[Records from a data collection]
>>

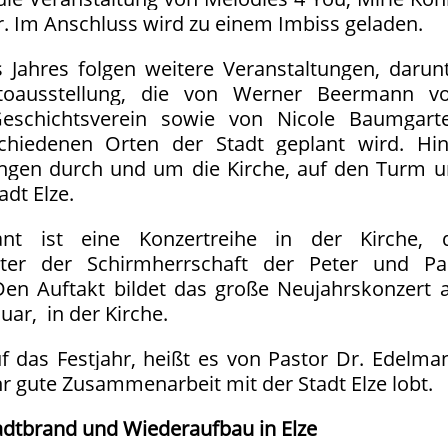
r. Im Anschluss wird zu einem Imbiss geladen.
 Jahres folgen weitere Veranstaltungen, darun
toausstellung, die von Werner Beermann v
eschichtsverein sowie von Nicole Baumgarte
chiedenen Orten der Stadt geplant wird. Hi
gen durch und um die Kirche, auf den Turm 
adt Elze.
lant ist eine Konzertreihe in der Kirche, 
nter der Schirmherrschaft der Peter und Pa
 Den Auftakt bildet das große Neujahrskonzert
uar, in der Kirche.
uf das Festjahr, heißt es von Pastor Dr. Edelma
hr gute Zusammenarbeit mit der Stadt Elze lobt.
adtbrand und Wiederaufbau in Elze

<<

**PROBLEM DESCRIPTION**: Make an exact copy of every entry above, but keep the pictures out of it.

**EXERCISE SOLUTION**:
r. Im Anschluss wird zu einem Imbiss geladen.
 Jahres folgen weitere Veranstaltungen, darun
toausstellung, die von Werner Beermann v
eschichtsverein sowie von Nicole Baumgarte
chiedenen Orten der Stadt geplant wird. Hi
gen durch und um die Kirche, auf den Turm 
adt Elze.
lant ist eine Konzertreihe in der Kirche, 
nter der Schirmherrschaft der Peter und Pa
 Den Auftakt bildet das große Neujahrskonzert
uar, in der Kirche.
uf das Festjahr, heißt es von Pastor Dr. Edelma
hr gute Zusammenarbeit mit der Stadt Elze lobt.
adtbrand und Wiederaufbau in Elze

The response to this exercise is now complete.